Seeking to add more technical skills to her policy background, Bartlett began exploring graduate programs across Canada and the United States and the Master of Science for the SEDV program stood out for its interdisciplinary approach and openness to students from a variety of fields.
“SEDV is geared towards people,” Bartlett said. “The other programs I looked at seemed geared towards people already in the technical fields. SEDV stood out as a program that accepted students who came from anywhere and could help you gain the skills you wanted.”
Turning Heat Into Opportunity
Her capstone project took a similarly winding path. Bartlett initially set out to compare different data centre cooling systems, but she soon found the topic too technically specialized. That challenge inspired a new question: What if waste heat wasn’t waste at all, but a renewable resource?
Through the systems-level thinking encouraged in the SEDV program, she discovered data centers are not energy consumers but rather energy converters. They transform massive amounts of electricity into computing power, producing a large amount of heat that is typically released into the atmosphere.

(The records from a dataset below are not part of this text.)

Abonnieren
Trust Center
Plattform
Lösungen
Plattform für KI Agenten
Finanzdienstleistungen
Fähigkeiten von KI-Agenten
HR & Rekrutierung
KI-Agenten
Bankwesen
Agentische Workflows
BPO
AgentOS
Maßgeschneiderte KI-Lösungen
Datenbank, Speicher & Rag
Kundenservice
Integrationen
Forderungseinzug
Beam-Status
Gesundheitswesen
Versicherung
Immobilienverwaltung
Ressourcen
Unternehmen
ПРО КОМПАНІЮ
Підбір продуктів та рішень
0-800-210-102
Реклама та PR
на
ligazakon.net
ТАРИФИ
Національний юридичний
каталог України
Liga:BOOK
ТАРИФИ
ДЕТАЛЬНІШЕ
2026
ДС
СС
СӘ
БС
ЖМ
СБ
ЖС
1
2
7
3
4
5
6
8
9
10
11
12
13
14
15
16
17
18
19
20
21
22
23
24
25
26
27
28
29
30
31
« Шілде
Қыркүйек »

“Waste heat is incorrectly named,” she said. “Waste heat is just heat. It can be used again. There is a huge opportunity to capture and reuse this heat, rather than discard it.”
Bartlett acknowledged she faced challenges within her capstone project. Academic research, such as a capstone project, is an iterative process, but Bartlett said guidance from her faculty advisors helped her stay focused.

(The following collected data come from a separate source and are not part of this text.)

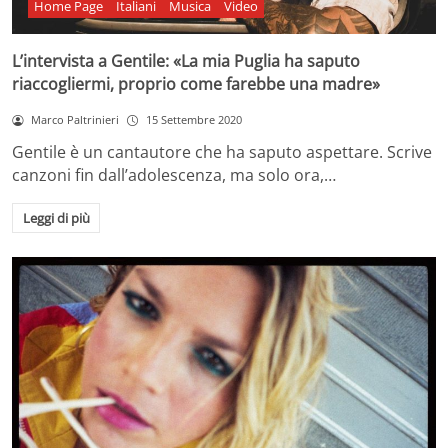
Home Page
Italiani
Musica
Video
L’intervista a Gentile: «La mia Puglia ha saputo
riaccogliermi, proprio come farebbe una madre»
Marco Paltrinieri
15 Settembre 2020
Gentile è un cantautore che ha saputo aspettare. Scrive
canzoni fin dall’adolescenza, ma solo ora,…
Leggi di più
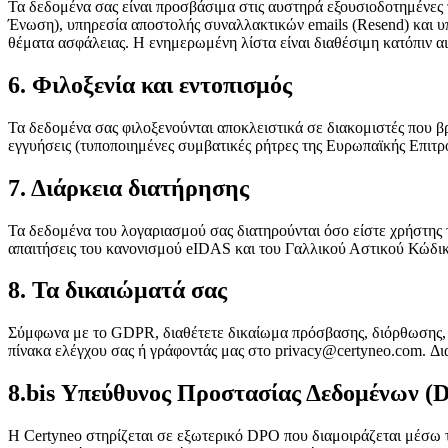
Τα δεδομένα σας είναι προσβάσιμα στις αυστηρά εξουσιοδοτημένες 
Ένωση), υπηρεσία αποστολής συναλλακτικών emails (Resend) και υ
θέματα ασφάλειας. Η ενημερωμένη λίστα είναι διαθέσιμη κατόπιν α
6. Φιλοξενία και εντοπισμός
Τα δεδομένα σας φιλοξενούνται αποκλειστικά σε διακομιστές που 
εγγυήσεις (τυποποιημένες συμβατικές ρήτρες της Ευρωπαϊκής Επιτρ
7. Διάρκεια διατήρησης
Τα δεδομένα του λογαριασμού σας διατηρούνται όσο είστε χρήστης 
απαιτήσεις του κανονισμού eIDAS και του Γαλλικού Αστικού Κώδικα.
8. Τα δικαιώματά σας
Σύμφωνα με το GDPR, διαθέτετε δικαίωμα πρόσβασης, διόρθωσης, δ
πίνακα ελέγχου σας ή γράφοντάς μας στο privacy@certyneo.com. Δι
8.bis Υπεύθυνος Προστασίας Δεδομένων (
Η Certyneo στηρίζεται σε εξωτερικό DPO που διαμοιράζεται μέσω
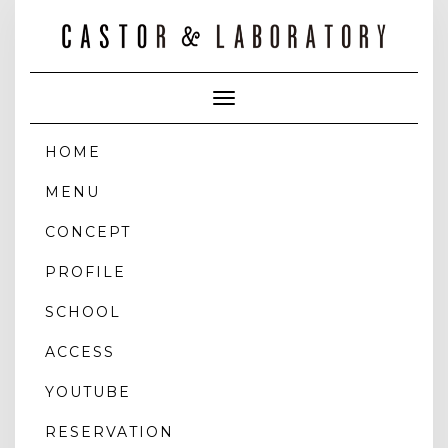
Toggle
Navigation
HOME
MENU
CONCEPT
PROFILE
SCHOOL
ACCESS
YOUTUBE
RESERVATION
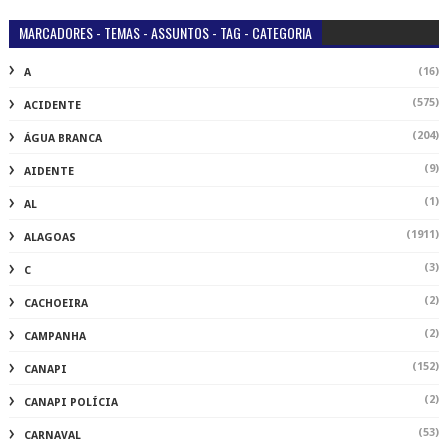
MARCADORES - TEMAS - ASSUNTOS - TAG - CATEGORIA
(16)
A
(575)
ACIDENTE
(204)
ÁGUA BRANCA
(9)
AIDENTE
(1)
AL
(1911)
ALAGOAS
(3)
C
(2)
CACHOEIRA
(2)
CAMPANHA
(152)
CANAPI
(2)
CANAPI POLÍCIA
(53)
CARNAVAL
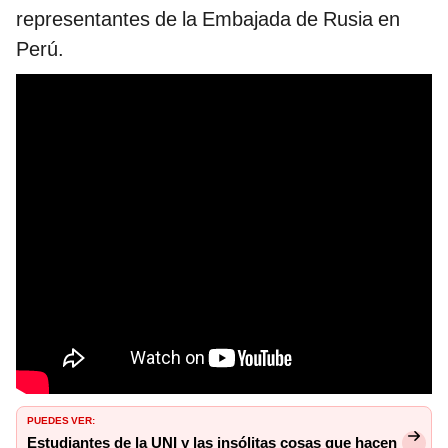
representantes de la Embajada de Rusia en
Perú.
PUEDES VER:
Estudiantes de la UNI y las insólitas cosas que hacen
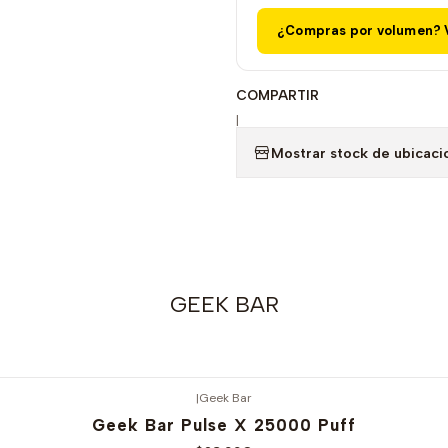
¿Compras por volumen? V
COMPARTIR
|
Mostrar stock de ubicaci
GEEK BAR
|
Geek Bar
Geek Bar Pulse X 25000 Puff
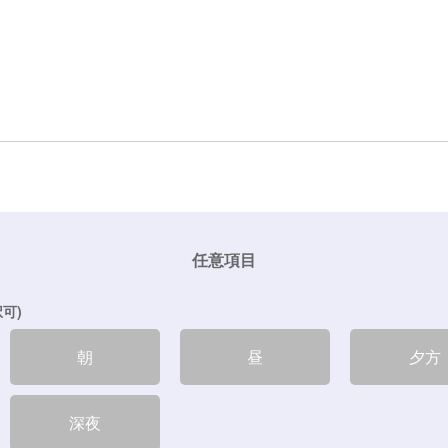
任意項目
可)
朝
昼
夕方
深夜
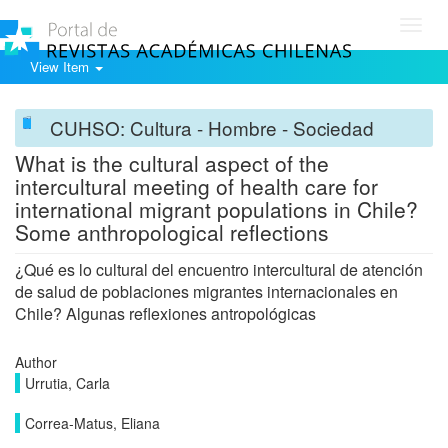
Toggl
navig
View Item
CUHSO: Cultura - Hombre - Sociedad
What is the cultural aspect of the
intercultural meeting of health care for
international migrant populations in Chile?
Some anthropological reflections
¿Qué es lo cultural del encuentro intercultural de atención
de salud de poblaciones migrantes internacionales en
Chile? Algunas reflexiones antropológicas
Author
Urrutia, Carla
Correa-Matus, Eliana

“They’d remind me that I couldn’t do it all,” she said. “That there was an importance and benefit to staying focused on the right target.”
Charting Your Own SEDV Journey
Bartlett encourages future SEDV students to embrace the program’s breadth and dive deeply into topics that spark their curiosity. She also offered advice on the capstone project.
“Start early and research the topic you think you might be interested in for a couple of weeks because you won’t know where the project is going until it starts,” she explained. “Investing that time upfront pays off significantly in the long run.”
Working on the capstone allowed Bartlett to apply classroom theory to a real-world issue. Helping her learn to navigate uncertainty and make progress even when all the data isn’t available, continues to influence how she approaches energy challenges.
“The SEDV program helped me connect ideas to action,” she said. “It taught me to see possibility where others might see limits, whether that’s in waste heat or in my own career.”